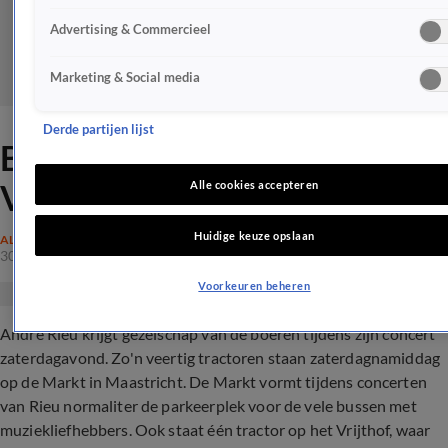
Advertising & Commercieel
Marketing & Social media
Derde partijen lijst
Boerenactie bij
Vrijthofconcert André Rieu
Alle cookies accepteren
Huidige keuze opslaan
ALGEMEEN
30 juli 2022, 19:46
Voorkeuren beheren
André Rieu krijgt gezelschap van de boeren tijdens zijn concert
zaterdagavond. Zo'n veertig tractoren staan zaterdagnamiddag
op de Markt in Maastricht. De Markt vormt tijdens concerten
van Rieu normaliter de parkeerplek voor de vele bussen met
muziekliefhebbers. Ook staat één tractor op het Vrijthof, waar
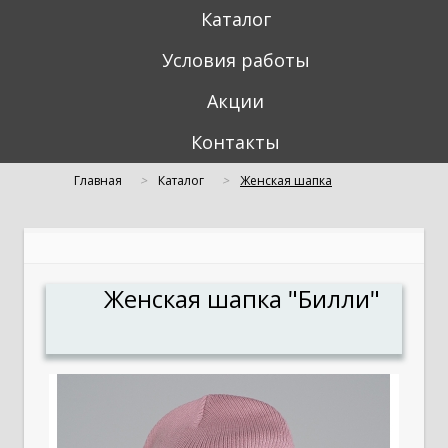
Каталог
Условия работы
Акции
Контакты
Главная
Каталог
Женская шапка
"Билли"
Женская шапка "Билли"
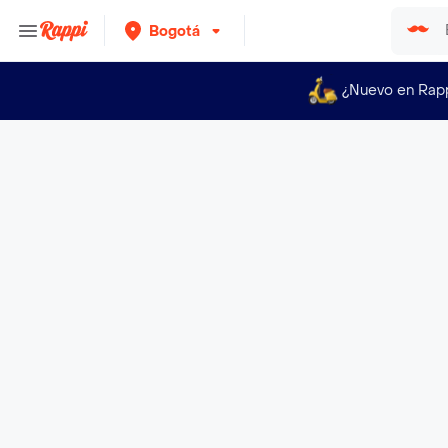
Bogotá
¿Nuevo en Rap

=-=-=

=== Your assignment ===
A picture must not appear in the copy. Transcribe exactly the lines from the one with "Huidige keuze opslaan" through the final line of the entries, both included, and no more.

=== Output for this exercise ===
Huidige keuze opslaan
ALGEMEEN
30 juli 2022, 19:46
Voorkeuren beheren
André Rieu krijgt gezelschap van de boeren tijdens zijn concert
zaterdagavond. Zo'n veertig tractoren staan zaterdagnamiddag
op de Markt in Maastricht. De Markt vormt tijdens concerten
van Rieu normaliter de parkeerplek voor de vele bussen met
muziekliefhebbers. Ook staat één tractor op het Vrijthof, waar
Каталог
Условия работы
Акции
Контакты
Главная
Каталог
Женская шапка
"Билли"
Женская шапка "Билли"
Bogotá
¿Nuevo en Rap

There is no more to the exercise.